Altın frank uygulamasının nasıl bir getiri sağlayacağının sorulması üzerine de bu uygulamanın bir takım komplikasyonları, yan tesirleri bulunduğunu, çünkü boğazlardan geçiş ücretlerini ciddi oranda artırdığını ifade etti. İstanbul'u hukuki ve uluslararası haklardan kaynaklanan gerekçelerle hiç bir şekilde riske atamayacaklarını belirten Yıldız, şöyle devam etti:
"Montrö Antlaşması 1936 yılında şunu söyler (buradan geçmek isteyen herhangi bir uluslararası taşımacılık, buradan geçer). Biz bu anlaşmaya sadığız ve bağlıyız, ama Montrö'nün diğer maddelerine baktığımız zaman orada Türkiye'ye sağlanan bazı haklar var, bu dikkatle uygulanması gereken Ulaştırma, Dışişleri ve Çevre Bakanlıklarımızın beraber yürüttüğü bir koordinasyonla uygulamaya geçecek bir kalemdir. Dikkatli kullanılması gereken bir argümandır. "

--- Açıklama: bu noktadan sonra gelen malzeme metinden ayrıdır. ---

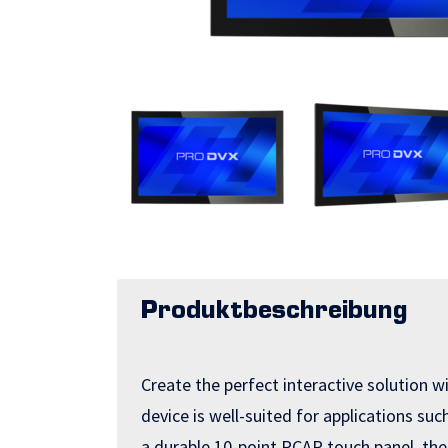
Produktbeschreibung
Create the perfect interactive solution
device is well-suited for applications su
a durable 10-point PCAP touch panel, th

Boğazlardan geçişte ücretlerin artırılmasının Türkiye'yi rahatlatacağına, ancak taşımacılık ve üretim yapan bazı firmaların maliyetlerini artıracağına dikkati çeken Yıldız, "Biz öyle bir optimum nokta bulmalıyız ki hem tarihi hem doğal güzellikleriyle İstanbul riske edilmemeli" dedi.

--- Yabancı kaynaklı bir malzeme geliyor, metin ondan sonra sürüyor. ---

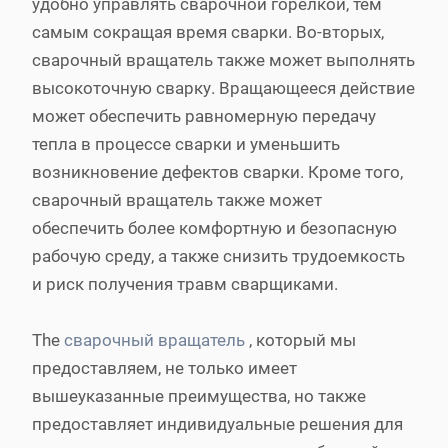
удобно управлять сварочной горелкой, тем
самым сокращая время сварки. Во-вторых,
сварочный вращатель также может выполнять
высокоточную сварку. Вращающееся действие
может обеспечить равномерную передачу
тепла в процессе сварки и уменьшить
возникновение дефектов сварки. Кроме того,
сварочный вращатель также может
обеспечить более комфортную и безопасную
рабочую среду, а также снизить трудоемкость
и риск получения травм сварщиками.
The
сварочный вращатель
, который мы
предоставляем, не только имеет
вышеуказанные преимущества, но также
предоставляет индивидуальные решения для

Gittikçe artan petrol arama faaliyetleriyle birlikte geçişlerin de arttığına işaret eden Yıldız, örneğin BTC petrol hattıyla bugüne kadar taşınan petrol miktarının 1 milyar varili geçtiğini, bu hat yapılmamış olsaydı, bunların hepsinin boğazdan geçeceğini söyledi.

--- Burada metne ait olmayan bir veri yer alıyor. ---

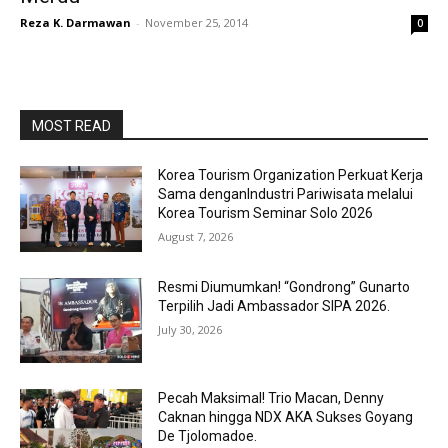
Reza K. Darmawan
-
November 25, 2014
0
MOST READ
Korea Tourism Organization Perkuat Kerja
Sama denganIndustri Pariwisata melalui
Korea Tourism Seminar Solo 2026
August 7, 2026
Resmi Diumumkan! “Gondrong” Gunarto
Terpilih Jadi Ambassador SIPA 2026.
July 30, 2026
Pecah Maksimal! Trio Macan, Denny
Caknan hingga NDX AKA Sukses Goyang
De Tjolomadoe.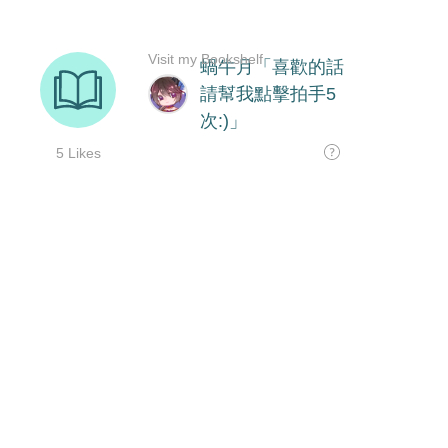
Visit my Bookshelf
蝸牛月「喜歡的話
請幫我點擊拍手5
次:)」
5 Likes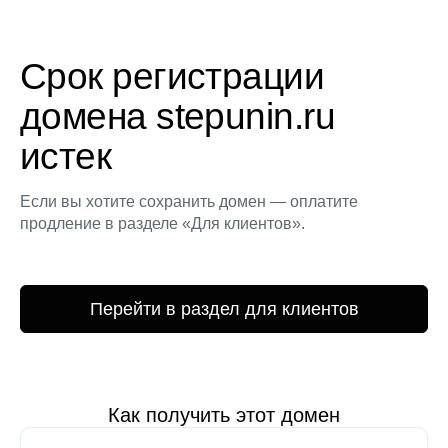
Срок регистрации
домена stepunin.ru
истек
Если вы хотите сохранить домен — оплатите
продление в разделе «Для клиентов».
Перейти в раздел для клиентов
Как получить этот домен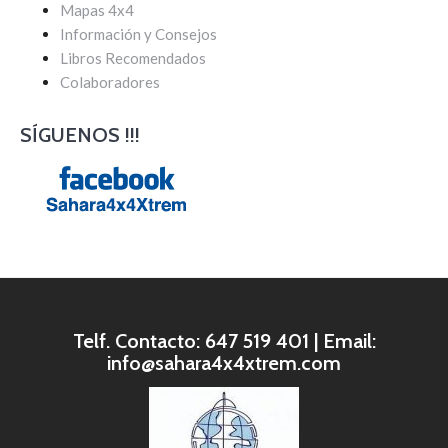
Mapas 4x4
Información y Consejos
Libros Recomendados
Colaboradores
SÍGUENOS !!!
Telf. Contacto: 647 519 401 | Email:
info@sahara4x4xtrem.com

Bu konuyu konuşuyor olmalarının nedenini boğazlar konusunda hassasiyetlerinin son noktaya gelmesi olduğunu ifade eden Yıldız, "o yüzden alternatif çözümleri sunarak, ne geçişleri sıkıntıya sokacak ne de İstanbul'un, Çanakkale'nin güzelliklerini sıkıntıya sokacak bir durum oluşmamalıdır" dedi.
Şu anda Boğazlardan yılda 150 milyon ton petrol geçtiğini ve 150 milyon dolar gelir elde edildiğini anlatan Yıldız, günde ortalama 18 büyük tanker geçişi olan boğazlarda kaza tehlikesi ile karşı karşıya kalmayı istemediklerini belirtti.